Nach dem Holocaust-Vergleich des palästinensischen Präsidenten Mahmud Abbas sagte Regierungssprecher Steffen HevestreiOlaf Scholz über die Antwort des Premierministers: Ich übernehme die Verantwortung für die Verzögerung. Die Pressekonferenz sei zu früh beendet worden und der Ministerpräsident bedauere, nicht direkt auf die Aussage reagiert zu haben, sagte Hevestrite am Mittwoch in Berlin: „Es war mein Fehler und ich muss dafür die Verantwortung übernehmen.“ Er bedauere seinen Fehler zutiefst.

Der Bundeskanzler sei "wütend und entsetzt über die Worte von Herrn Abbas", fuhr Hevestrite fort. "Es ist einfach nicht hinnehmbar, den Holocaust, der mehr als sechs Millionen Menschen das Leben gekostet hat, zu relativieren. Das ist auf deutschem Boden nicht hinnehmbar.“

Regierungssprecher Steffen Hebestreit hier bei seiner ersten Regierungs-Pressekonferenz in der Bundespressekonferenz

Regierungssprecher Steffen Hebestreit ist hier bei der ersten Regierungspressekonferenz der Bundespressekonferenz

Quelle: pa/dpa/Michael Kappeler

Am Dienstag beschuldigte Abbas Israel mehrerer „Holocausts“ an Palästinensern und löste damit Empörung aus. „Israel hat von 1947 bis heute 50 Völkermorde an 50 palästinensischen Orten begangen“, sagte er auf einer gemeinsamen Pressekonferenz mit Scholz und fügte hinzu: „50 Völkermorde, 50 Holocausts.“ Später sagte er der „Bild“-Zeitung:: „Gerade für uns Deutsche wäre jede Relativierung des Holocaust unerträglich.“

„Ein furchtbarer Skandal“

am Mittwoch, um den Ärger über seine Äußerungen zu besänftigen. „Präsident Abbas bestätigt, dass der Holocaust das abscheulichste Verbrechen in der modernen Menschheitsgeschichte ist,“, schreibt die palästinensische Nachrichtenagentur Wafa.

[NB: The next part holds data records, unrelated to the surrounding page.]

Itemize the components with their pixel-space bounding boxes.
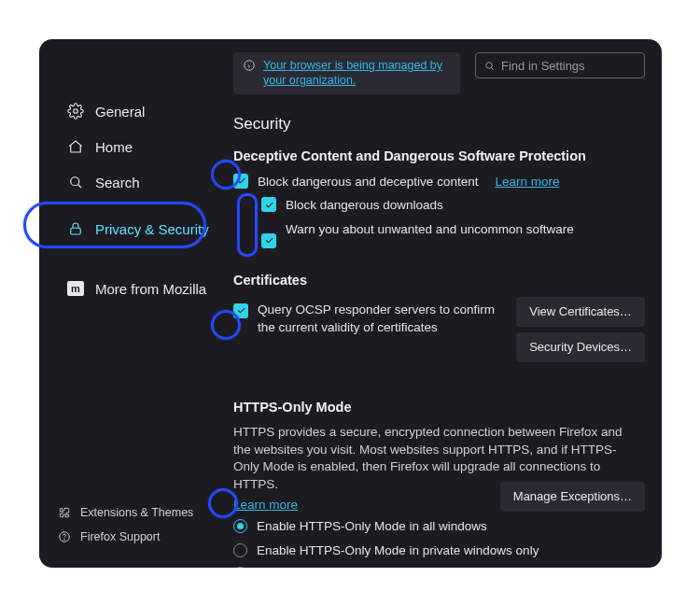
checkbox-label: Block dangerous and deceptive content [258, 173, 478, 191]
sidebar-item-label: Home [95, 139, 133, 155]
checkbox-label: Block dangerous downloads [286, 196, 443, 215]
radio-label: Enable HTTPS-Only Mode in all windows [257, 517, 487, 536]
row-block-dangerous[interactable]: Block dangerous and deceptive content Le… [233, 173, 645, 191]
home-icon [67, 138, 84, 155]
checkbox-label: Query OCSP responder servers to confirm … [258, 301, 503, 337]
checkbox-block-dangerous[interactable] [233, 174, 248, 189]
section-certificates: Certificates Query OCSP responder server… [233, 273, 645, 362]
radio-label: Don't enable HTTPS-Only Mode [257, 565, 437, 568]
button-security-devices[interactable]: Security Devices… [516, 332, 645, 362]
sidebar-item-privacy-security[interactable]: Privacy & Security [50, 211, 226, 246]
search-icon [483, 60, 496, 72]
svg-rect-2 [71, 228, 81, 234]
row-https-all[interactable]: Enable HTTPS-Only Mode in all windows [233, 517, 645, 536]
row-https-private[interactable]: Enable HTTPS-Only Mode in private window… [233, 542, 645, 560]
sidebar-item-search[interactable]: Search [50, 164, 226, 200]
managed-notice-text: Your browser is being managed by your or… [263, 58, 451, 89]
section-https-only: HTTPS-Only Mode HTTPS provides a secure,… [233, 400, 645, 568]
sidebar-item-label: Search [95, 175, 140, 190]
settings-window: General Home Search Privacy & Security [39, 39, 662, 568]
button-manage-exceptions[interactable]: Manage Exceptions… [500, 482, 645, 512]
managed-notice[interactable]: Your browser is being managed by your or… [233, 52, 460, 94]
link-learn-more[interactable]: Learn more [495, 173, 559, 191]
svg-point-0 [74, 109, 78, 114]
sidebar-item-home[interactable]: Home [50, 129, 226, 164]
section-heading: Deceptive Content and Dangerous Software… [233, 148, 645, 163]
section-deceptive-content: Deceptive Content and Dangerous Software… [233, 148, 645, 248]
radio-label: Enable HTTPS-Only Mode in private window… [257, 542, 539, 560]
info-icon [243, 59, 256, 72]
link-label: Extensions & Themes [80, 506, 193, 519]
sidebar-item-label: General [95, 104, 145, 120]
search-placeholder: Find in Settings [501, 59, 585, 73]
checkbox-ocsp[interactable] [233, 303, 248, 318]
sidebar: General Home Search Privacy & Security [39, 39, 226, 568]
row-warn-unwanted[interactable]: Warn you about unwanted and uncommon sof… [261, 220, 645, 248]
checkbox-block-downloads[interactable] [261, 197, 276, 212]
radio-https-all[interactable] [233, 519, 247, 533]
link-firefox-support[interactable]: Firefox Support [58, 527, 226, 547]
search-icon [67, 174, 84, 190]
sidebar-item-more-mozilla[interactable]: m More from Mozilla [50, 271, 226, 306]
svg-point-4 [64, 540, 65, 541]
section-heading: HTTPS-Only Mode [233, 400, 645, 415]
button-view-certificates[interactable]: View Certificates… [516, 297, 645, 327]
content-pane: Your browser is being managed by your or… [226, 39, 662, 568]
sidebar-item-label: Privacy & Security [95, 221, 209, 237]
settings-search[interactable]: Find in Settings [475, 52, 645, 78]
sidebar-footer: Extensions & Themes Firefox Support [39, 502, 226, 556]
sidebar-nav: General Home Search Privacy & Security [39, 93, 226, 306]
link-extensions-themes[interactable]: Extensions & Themes [58, 502, 226, 523]
page-title: Security [233, 115, 645, 134]
topbar: Your browser is being managed by your or… [233, 52, 645, 94]
svg-point-6 [486, 62, 493, 68]
checkbox-label: Warn you about unwanted and uncommon sof… [286, 220, 574, 239]
section-heading: Certificates [233, 273, 645, 288]
radio-https-off[interactable] [233, 567, 247, 568]
lock-icon [67, 220, 84, 237]
gear-icon [67, 103, 84, 120]
link-label: Firefox Support [80, 530, 160, 543]
radio-https-private[interactable] [233, 543, 247, 557]
svg-point-1 [71, 177, 79, 186]
sidebar-item-label: More from Mozilla [95, 281, 206, 297]
checkbox-warn-unwanted[interactable] [261, 233, 276, 248]
row-https-off[interactable]: Don't enable HTTPS-Only Mode [233, 565, 645, 568]
row-block-downloads[interactable]: Block dangerous downloads [261, 196, 645, 215]
mozilla-icon: m [67, 281, 84, 296]
sidebar-item-general[interactable]: General [50, 93, 226, 129]
row-ocsp[interactable]: Query OCSP responder servers to confirm … [233, 301, 503, 337]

Hebestreit erklärte, dass dies das erste persönliche Treffen zwischen Abbas und Scholz sei und dass der Vorfall die persönliche Beziehung überschatten werde. Er nannte es „schwer vorstellbar“, dass der Premierminister in absehbarer Zeit eine Reise nach Ramallah unternehmen werde. Gleichzeitig werde die Bundesregierung den Kontakt zu den Palästinensern aufrechterhalten und die Verbindungen wegen dieses „schrecklichen Skandals“ nicht abbrechen, forderte ein Vertreter. Der außen- und sicherheitspolitische Berater des Premierministers habe „definitiv die Verurteilung der Erklärung zum Ausdruck gebracht“, sagte Hevestrite. "Der Ministerpräsident erwartet vom palästinensischen Präsidenten ein offenes Bekenntnis zur Singularität des Holocaust. Seine gestrige Entgleisung wirft einen dunklen Schatten auf die Beziehungen Deutschlands zu den palästinensischen Behörden. "Die Verfolgung und systematische Ermordung europäischer Juden ist ein einzigartiges Verbrechen gegen die Menschlichkeit", kündigte er an hatte ein Telefonat mit Jair Rapid vereinbart.